My suggestions for you Rollei, are based on establishing sound fundamentals, so you can learn by experience, repetition, and build a strore of experience in film stock used; ISO/ASA/Exposure Index settings and how those relate to light metering; film developing time and temperature, dilution/strength of developer, and agitation methods and intervals used. In a word: forget two-bath development. Forget Ilford developers with Kodak film. Start over, with some basics, and KEEP the ingredients used consistent for at least six months. Again, leave two-bath developing to the experts like timor,and work on doing the basic, critcal things properly, in a systematic way, so you can see and learn what affects what.
ISO 400 B&W film. PICK ONE stock. ONE. If it is a T-grain film, pick a developer that will work with it. If it is a "traditional" film, pick HC-110 Dilution B or D-76 Diluted 1:1 with water; this is enough compensating action if the development is at 68 degrees, agitate 20 seconds at start, then do 10 second agitations on the minute.

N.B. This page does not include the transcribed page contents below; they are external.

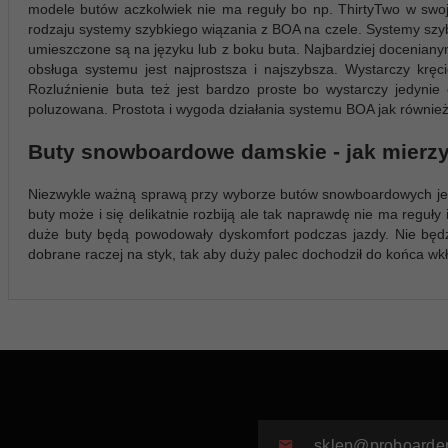
modele butów aczkolwiek nie ma reguły bo np. ThirtyTwo w swoj
rodzaju systemy szybkiego wiązania z BOA na czele. Systemy szyb
umieszczone są na języku lub z boku buta. Najbardziej docenian
obsługa systemu jest najprostsza i najszybsza. Wystarczy kręc
Rozluźnienie buta też jest bardzo proste bo wystarczy jedynie 
poluzowana. Prostota i wygoda działania systemu BOA jak również
Buty snowboardowe damskie - jak mierz
Niezwykle ważną sprawą przy wyborze butów snowboardowych jest 
buty może i się delikatnie rozbiją ale tak naprawdę nie ma reguły
duże buty będą powodowały dyskomfort podczas jazdy. Nie będz
dobrane raczej na styk, tak aby duży palec dochodził do końca wk
sklep@proboarder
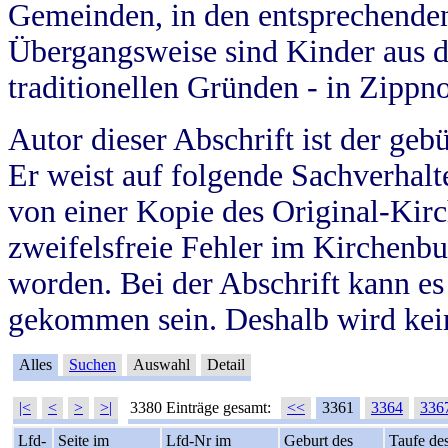
Gemeinden, in den entsprechende
Übergangsweise sind Kinder aus 
traditionellen Gründen - in Zippn
Autor dieser Abschrift ist der geb
Er weist auf folgende Sachverhalte
von einer Kopie des Original-Kirc
zweifelsfreie Fehler im Kirchenbuc
worden. Bei der Abschrift kann e
gekommen sein. Deshalb wird kein
Alles
Suchen
Auswahl
Detail
|<
<
>
>|
3380 Einträge gesamt:
<<
3361
3364
336
Lfd-
Seite im
Lfd-Nr im
Geburt des
Taufe de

ISO as opposed to Exposure index or E.I.: NO, you do NOT want to stick blindly to the film ISO number on the carton, not necessarily. If, the way YOU do light metering, with your camera, and that lens, with your working methods, and your exposures are as you say underexposed, then you MUST lower the E.I. setting!

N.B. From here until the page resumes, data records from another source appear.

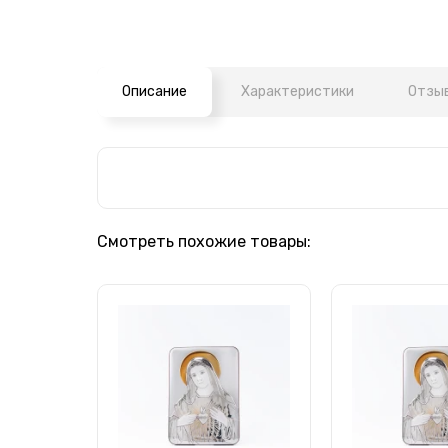
Описание
Характеристики
Отзыв
Смотреть похожие товары:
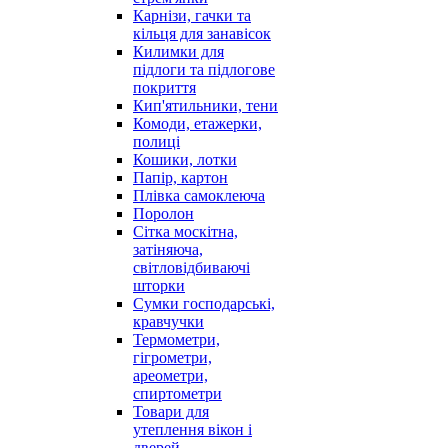
Карнізи, гачки та
кільця для занавісок
Килимки для
підлоги та підлогове
покриття
Кип'ятильники, тени
Комоди, етажерки,
полиці
Кошики, лотки
Папір, картон
Плівка самоклеюча
Поролон
Сітка москітна,
затіняюча,
світловідбиваючі
шторки
Сумки господарські,
кравчучки
Термометри,
гігрометри,
ареометри,
спиртометри
Товари для
утеплення вікон і
дверей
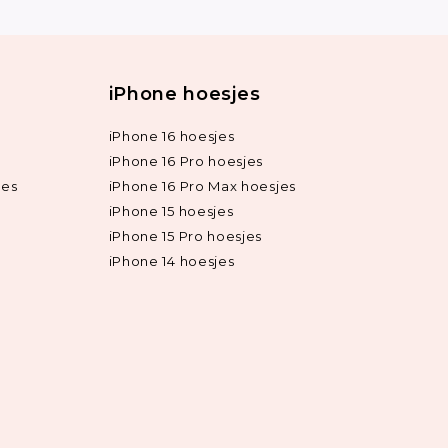
iPhone hoesjes
iPhone 16 hoesjes
iPhone 16 Pro hoesjes
jes
iPhone 16 Pro Max hoesjes
iPhone 15 hoesjes
iPhone 15 Pro hoesjes
iPhone 14 hoesjes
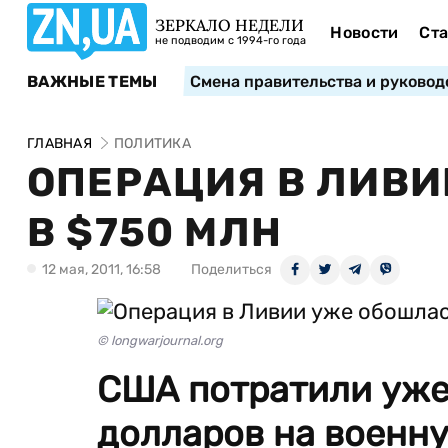
ЗЕРКАЛО НЕДЕЛИ
Новости
Ста
не подводим с 1994-го года
ВАЖНЫЕ ТЕМЫ
Смена правительства и руковод
ГЛАВНАЯ
ПОЛИТИКА
ОПЕРАЦИЯ В ЛИВИ
В $750 МЛН
12 мая, 2011, 16:58
Поделиться
© longwarjournal.org
США потратили уже
долларов на военну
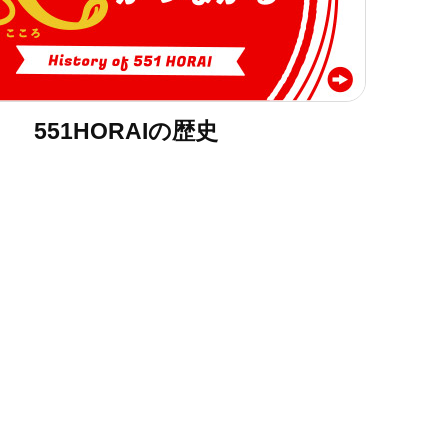
551HORAIの歴史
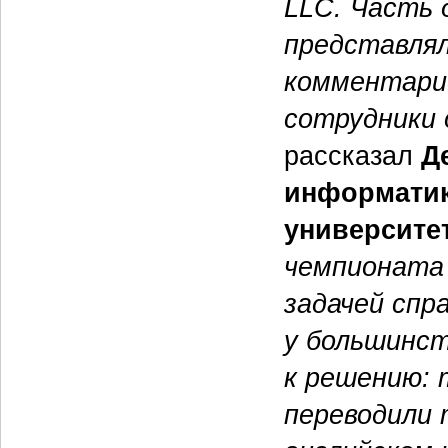
LLС. Часть 
представля
комментари
сотрудники 
рассказал
Д
информатик
университет
чемпионата 
задачей спр
у большинст
к решению: 
переводили 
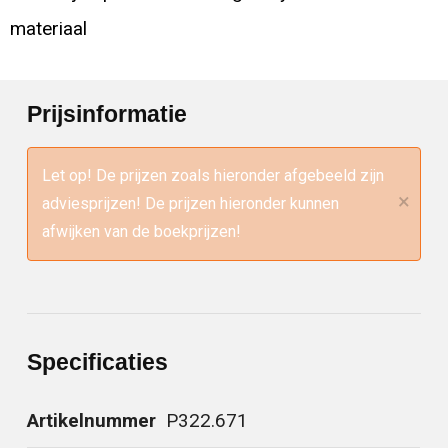
materiaal
Prijsinformatie
Let op! De prijzen zoals hieronder afgebeeld zijn
×
adviesprijzen! De prijzen hieronder kunnen
afwijken van de boekprijzen!
Specificaties
Artikelnummer
P322.671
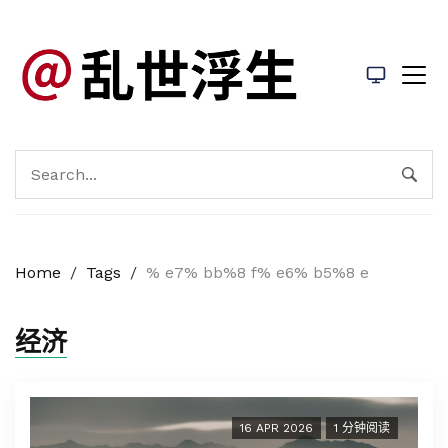
Home
/
Tags
/
% e7% bb%8 f% e6% b5%8 e
经济
16 APR 2026
1 分钟阅读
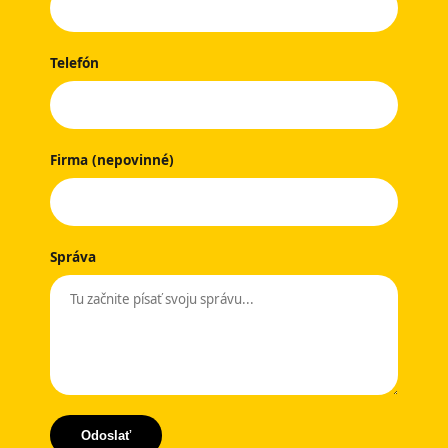
Telefón
Firma (nepovinné)
Správa
Odoslať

The title "How I Develop FIlm" is entirely misleading in terms of picture results for the beginner; it is not just about how the film is developed in chemicals, not nearly as much as the entire PROCESS used to get that film ready for the development stage. Choice of film speed and brand and "type"; exposure metering method; Exposure Index set; camera's lens and shutter accuracy/lack thereof; chemical strength; thermometer's accuracy; agitation method and duration; how the negatives will be turned into final images (scanner/condenser enlarger/diffusion enlarger/what paper grade for a normal neg,and so on?).

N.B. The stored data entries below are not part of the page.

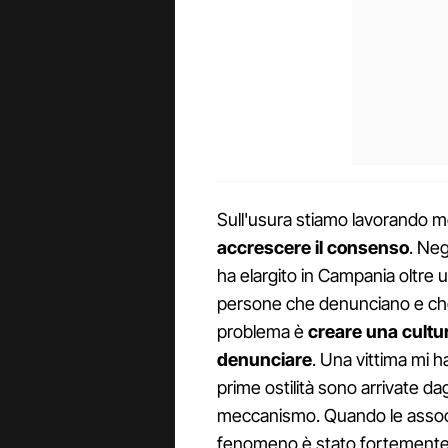
Sull'usura stiamo lavorando m
accrescere il consenso
. Neg
ha elargito in Campania oltre 
persone che denunciano e che 
problema è
creare una cultur
denunciare
. Una vittima mi 
prime ostilità sono arrivate da
meccanismo. Quando le associ
fenomeno è stato fortemente 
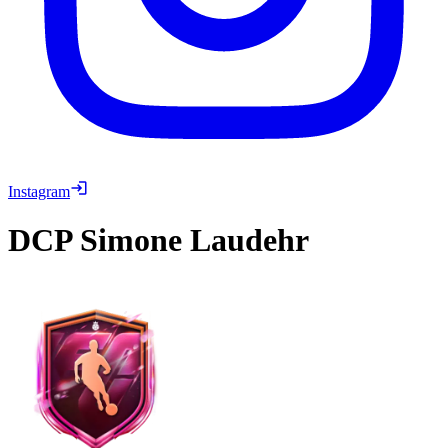
Instagram
DCP
Simone Laudehr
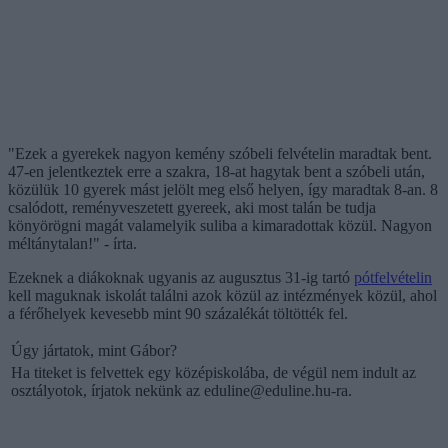
"Ezek a gyerekek nagyon kemény szóbeli felvételin maradtak bent.
47-en jelentkeztek erre a szakra, 18-at hagytak bent a szóbeli után,
közülük 10 gyerek mást jelölt meg első helyen, így maradtak 8-an. 8
csalódott, reményveszetett gyereek, aki most talán be tudja
könyörögni magát valamelyik suliba a kimaradottak közül. Nagyon
méltánytalan!" - írta.
Ezeknek a diákoknak ugyanis az augusztus 31-ig tartó
pótfelvételin
kell maguknak iskolát találni azok közül az intézmények közül, ahol
a férőhelyek kevesebb mint 90 százalékát töltötték fel.
Úgy jártatok, mint Gábor?
Ha titeket is felvettek egy középiskolába, de végül nem indult az
osztályotok, írjatok nekünk az
eduline@eduline.hu-ra
.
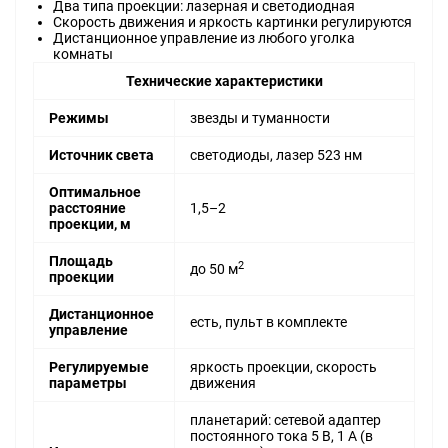
Два типа проекции: лазерная и светодиодная
Скорость движения и яркость картинки регулируются
Дистанционное управление из любого уголка
комнаты
Технические характеристики
Режимы
звезды и туманности
Источник света
светодиоды, лазер 523 нм
Оптимальное
расстояние
1,5–2
проекции, м
Площадь
2
до 50 м
проекции
Дистанционное
есть, пульт в комплекте
управление
Регулируемые
яркость проекции, скорость
параметры
движения
планетарий: сетевой адаптер
постоянного тока 5 В, 1 А (в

My feeling, looking at your first works is that you are grossly UNDER-exposing almost all scenes, mostly likely because of the way you are using your metering, but other factors come in too. A camera with a 60/40 in-camera meter with a wide-angle lens can "see" brighter sky enough to inflate the readings; the lens diaphragm might close down a bit too much for the f/stop settings, especially common at smaller apertures!; unless you know how to do close-up readings, many times the in-camera meter will relay wayyyyy to "bright" a light value, and you'll end up, basically, under-exposing the most-critical shadow and lower mid tones, and then the negatives will have no shadow detail; combine that with these delicate, 2-bath developing processes, and your negatives look thin, and poor. Again....you're putting the cart before the horse with this two-bath development and skipping around from 400 to 3200 film, and so on.
Try ONE film, one fairly mild developer (HC-110 Dilution B), at 68 degrees, agitate 20 seconds at start, rap the tank hard, then start agitating gently 10 second every 1 minute, water rinse or stop bath: fixer: wash: photoflo: dry. Chart your development times. Number the rolls, and keep the records. It seems extremely likely to me that your fundamental issue is using too high of an E.I. for your metering methods and your developing. The ISO rating is only a starting point. but you MUST realize that you need to get some shadow exposure, and I can almost guarantee that you are not getting that with the "green dot, overall scene" light metering procedure you mentioned. Lowering the "ISO" is a starting point to getting more shadow exposure.
You would probably do far better metering the palm of your hand, and then over-exposing 1 to 1.5 stops for light-toned objects or 2 to 2.5 stops for the purest white scenes like snow, or UNDER-exposing by 2 full stops for a black dog in sunlight, 3 stops for a black dog in open shade. Your ISO and exposure settings need to be tailored to your working methods. Pick one film, one developer, and stick with it and work out how to get some visible information in the shadows by lowering the E.I. or by metering in a very different manner.